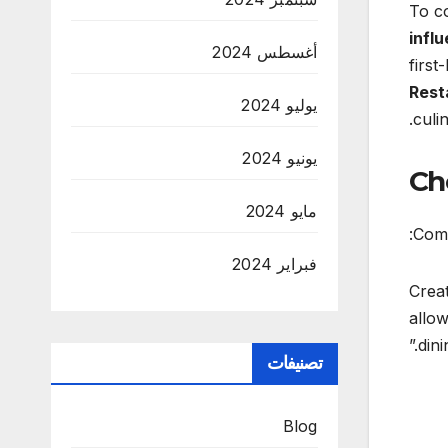
To c
infl
أغسطس 2024
first
Rest
يوليو 2024
culi
يونيو 2024
Ch
مايو 2024
Comm
فبراير 2024
“Cre
allow
dini
تصنيفات
Blog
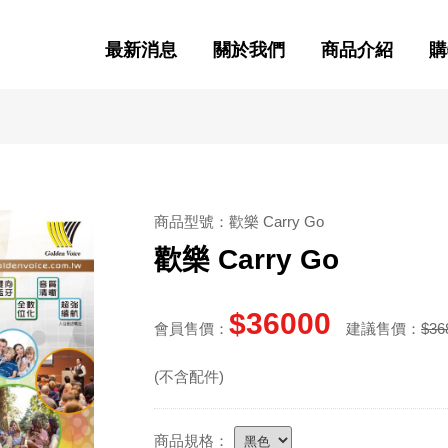
最新消息
關於我們
商品介紹
購
商品型號：歡樂 Carry Go
歡樂 Carry Go
$36000
會員售價：
建議售價：
$36
(不含配件)
商品規格：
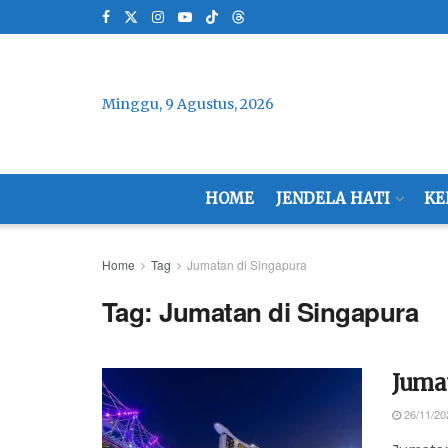
Minggu, 9 Agustus, 2026
HOME
JENDELA HATI
KE
Home
Tag
Jumatan di Singapura
Tag:
Jumatan di Singapura
Juma
26/11/20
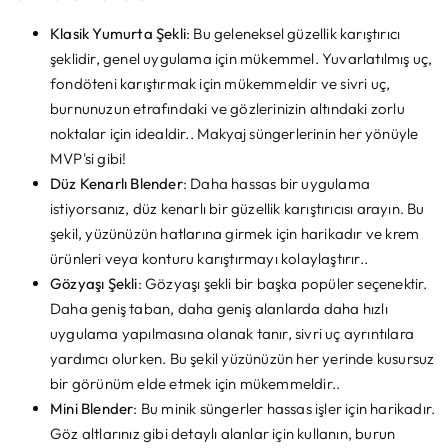
Klasik Yumurta Şekli
: Bu geleneksel güzellik karıştırıcı
şeklidir, genel uygulama için mükemmel. Yuvarlatılmış uç,
fondöteni karıştırmak için mükemmeldir ve sivri uç,
burnunuzun etrafındaki ve gözlerinizin altındaki zorlu
noktalar için idealdir.. Makyaj süngerlerinin her yönüyle
MVP'si gibi!
Düz Kenarlı Blender
: Daha hassas bir uygulama
istiyorsanız, düz kenarlı bir güzellik karıştırıcısı arayın. Bu
şekil, yüzünüzün hatlarına girmek için harikadır ve krem ​​
ürünleri veya konturu karıştırmayı kolaylaştırır..
Gözyaşı Şekli
: Gözyaşı şekli bir başka popüler seçenektir.
Daha geniş taban, daha geniş alanlarda daha hızlı
uygulama yapılmasına olanak tanır, sivri uç ayrıntılara
yardımcı olurken. Bu şekil yüzünüzün her yerinde kusursuz
bir görünüm elde etmek için mükemmeldir..
Mini Blender
: Bu minik süngerler hassas işler için harikadır.
Göz altlarınız gibi detaylı alanlar için kullanın, burun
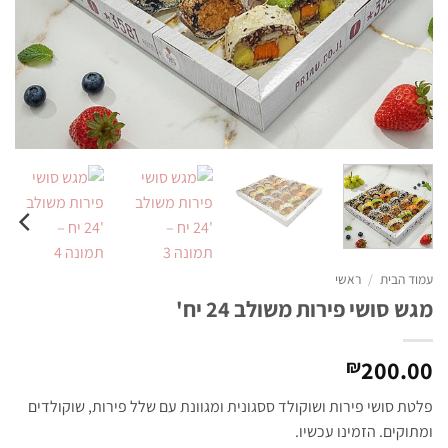
עמוד הבית
/
ראשי
מגש סושי פירות משולב 24 יח'
200.00
₪
פלטת סושי פירות ושוקולד ססגונית ומגוונת עם שלל פירות, שוקולדים
ומתוקים. הזמינו עכשיו.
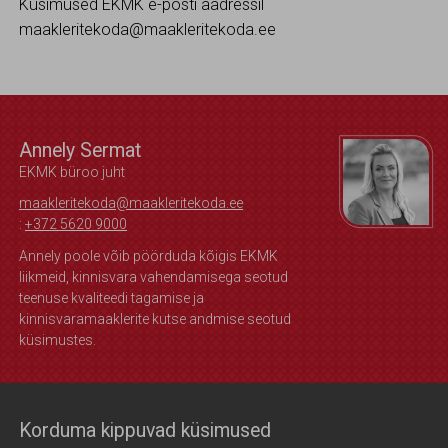
Küsimused EKMK e-posti aadressil
maakleritekoda@maakleritekoda.ee
Annely Sermat
EKMK büroo juht
maakleritekoda@maakleritekoda.ee
:
+372 5620 9000
Annely poole võib pöörduda kõigis EKMK
liikmeid, kinnisvara vahendamisega seotud
teenuse kvaliteedi tagamise ja
kinnisvaramaaklerite kutse andmise seotud
küsimustes.
Korduma kippuvad küsimused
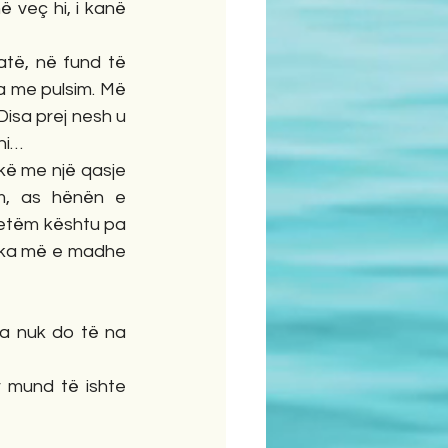
 veç hi, i kanë 
atë, në fund të 
ua me pulsim. Më 
Disa prej nesh u 
hi…
kë me një qasje 
m, as hënën e 
etëm kështu pa 
Frika më e madhe 
a nuk do të na 
 mund të ishte 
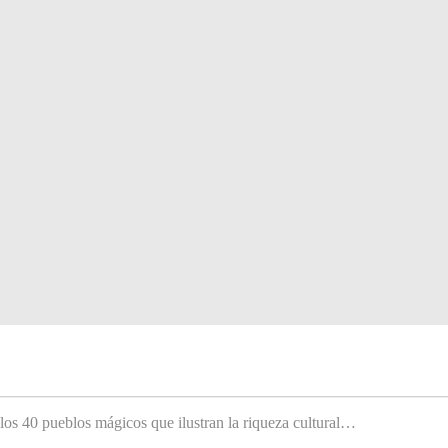
 los 40 pueblos mágicos que ilustran la riqueza cultural…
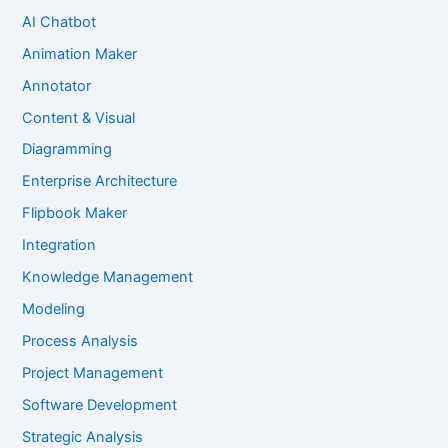
AI Chatbot
Animation Maker
Annotator
Content & Visual
Diagramming
Enterprise Architecture
Flipbook Maker
Integration
Knowledge Management
Modeling
Process Analysis
Project Management
Software Development
Strategic Analysis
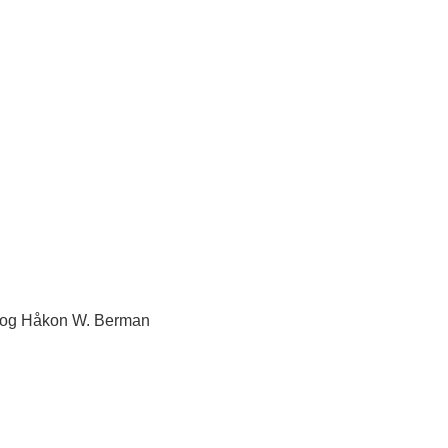
n og Håkon W. Berman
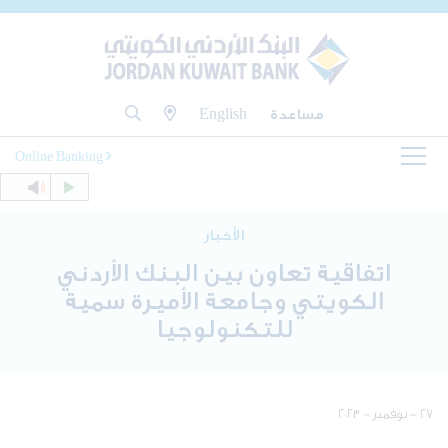
مساعدة
English
Online Banking
الأخبار
اتفاقية تعاون بين البنك الأردني
الكويتي وجامعة الأميرة سمية
للتكنولوجيا
٢٧ - نوفمبر - ٢٠٢٣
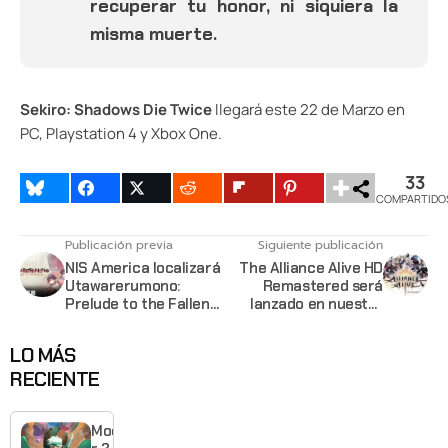
recuperar tu honor, ni siquiera la
misma muerte.
Sekiro: Shadows Die Twice
llegará este 22 de Marzo en
PC, Playstation 4 y Xbox One.
33
COMPARTIDO
Publicación previa
Siguiente publicación
NIS America localizará
The Alliance Alive HD
Utawarerumono:
Remastered será
Prelude to the Fallen
lanzado en nuestra
en América y Europa
región para PC, PS4 y
para principios de
Switch
LO MÁS
2020
RECIENTE
Moonlighte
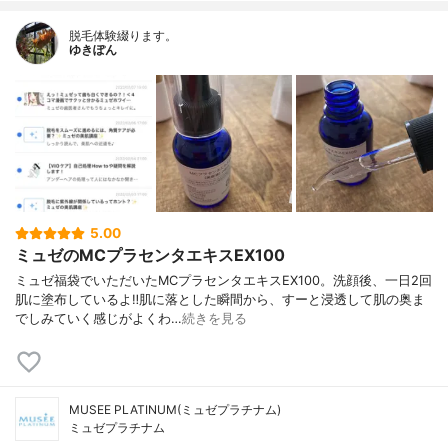
脱毛体験綴ります。
ゆきぽん
5.00
ミュゼのMCプラセンタエキスEX100
ミュゼ福袋でいただいたMCプラセンタエキスEX100。洗顔後、一日2回
肌に塗布しているよ‼︎肌に落とした瞬間から、すーと浸透して肌の奥ま
でしみていく感じがよくわ…
続きを見る
MUSEE PLATINUM(ミュゼプラチナム)
ミュゼプラチナム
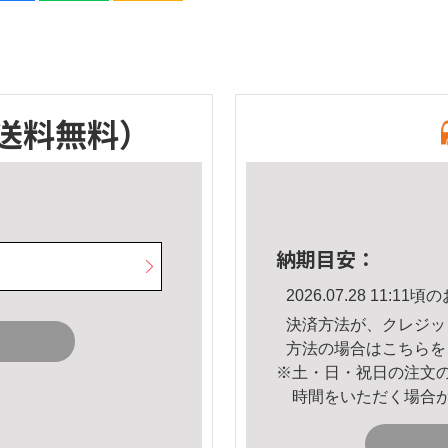
送料無料）
納期目安：
2026.07.28 11:
決済方法が、クレジッ
方法の場合は
こちら
を
※土・日・祝日の注文
時間をいただく場合
。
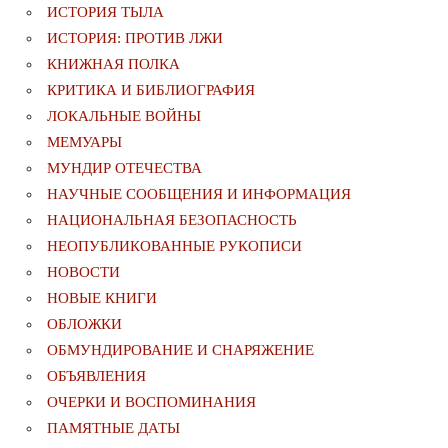
ИСТОРИЯ ТЫЛА
ИСТОРИЯ: ПРОТИВ ЛЖИ
КНИЖНАЯ ПОЛКА
КРИТИКА И БИБЛИОГРАФИЯ
ЛОКАЛЬНЫЕ ВОЙНЫ
МЕМУАРЫ
МУНДИР ОТЕЧЕСТВА
НАУЧНЫЕ СООБЩЕНИЯ И ИНФОРМАЦИЯ
НАЦИОНАЛЬНАЯ БЕЗОПАСНОСТЬ
НЕОПУБЛИКОВАННЫЕ РУКОПИСИ
НОВОСТИ
НОВЫЕ КНИГИ
ОБЛОЖКИ
ОБМУНДИРОВАНИЕ И СНАРЯЖЕНИЕ
ОБЪЯВЛЕНИЯ
ОЧЕРКИ И ВОСПОМИНАНИЯ
ПАМЯТНЫЕ ДАТЫ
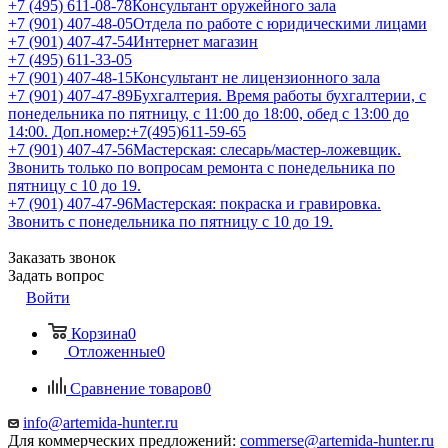
+7 (495) 611-08-78
Консультант оружейного зала
+7 (901) 407-48-05
Отдела по работе с юридическими лицами
+7 (901) 407-47-54
Интернет магазин
+7 (495) 611-33-05
+7 (901) 407-48-15
Консультант не лицензионного зала
+7 (901) 407-47-89
Бухгалтерия. Время работы бухгалтерии, с
понедельника по пятницу, с 11:00 до 18:00, обед с 13:00 до
14:00. Доп.номер:+7(495)611-59-65
+7 (901) 407-47-56
Мастерская: слесарь/мастер-ложевщик.
Звонить только по вопросам ремонта с понедельника по
пятницу с 10 до 19.
+7 (901) 407-47-96
Мастерская: покраска и гравировка.
Звонить с понедельника по пятницу с 10 до 19.
Заказать звонок
Задать вопрос
Войти
Корзина
0
Отложенные
0
Сравнение товаров
0
info@artemida-hunter.ru
Для коммерческих предложений:
commerse@artemida-hunter.ru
= = = =
*DESCRIPTION OF THE TASK:*
For the word "Annely", count the lines of the data that contain it and give only the count.

*EXPECTED ANSWER:*
2